PeaCrawler is not a general-purpose search indexer and does not crawl continuously for public ranking, advertising, or profiling purposes.
Identity
- User-Agent:
PeaCrawler/0.1 (+https://www.decentre.io/pea/crawler/) - Operator: Pea / Decentre
- Product: https://www.decentre.io/pea
- Policy URL: https://www.decentre.io/pea/crawler/
Crawling Policy
- PeaCrawler respects robots.txt.
- PeaCrawler honors crawl-delay when present.
- PeaCrawler uses bounded page, depth, byte, redirect, and rate limits.
- PeaCrawler does not bypass login walls, bot challenges, paywalls, or access controls.
- PeaCrawler records provenance, crawl limits, errors, and source URLs in manifests.
Purpose
PeaCrawler is used when an operator asks Pea to retrieve public web material for research, indexing, evidence review, or governed corpus intake.
Development Status
PeaCrawler is currently under active development.
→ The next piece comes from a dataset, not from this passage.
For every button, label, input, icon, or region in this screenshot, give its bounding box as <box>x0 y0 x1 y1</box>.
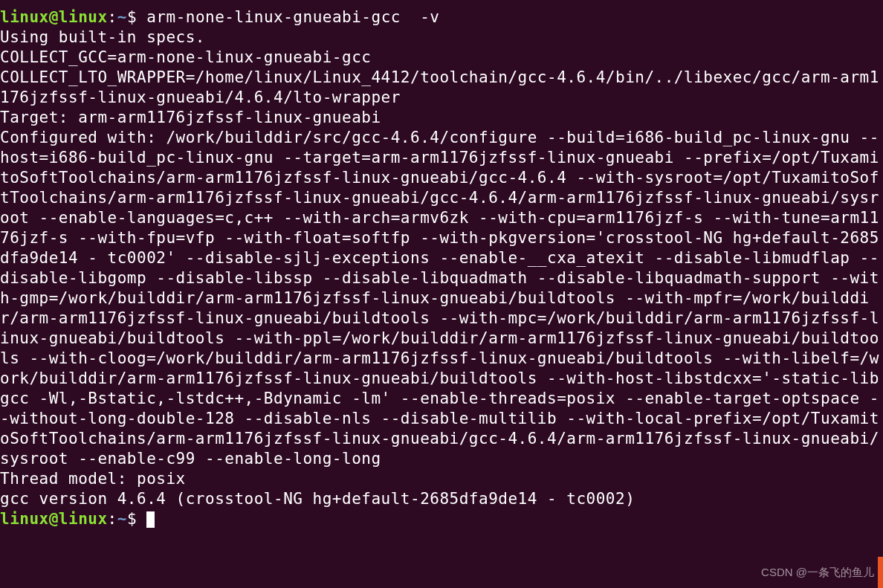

During this phase, crawler activity is limited to operator-directed testing, research retrieval, and controlled corpus intake.
Opt Out / Contact
To request reduced crawl rate, blocking, correction, or more information, contact: jessejr@decentre.io.
Requests are reviewed manually while PeaCrawler is under development.
Verification
Current public IP ranges: PeaCrawler does not currently operate from a fixed published IP range.
Request signing public key: not currently published.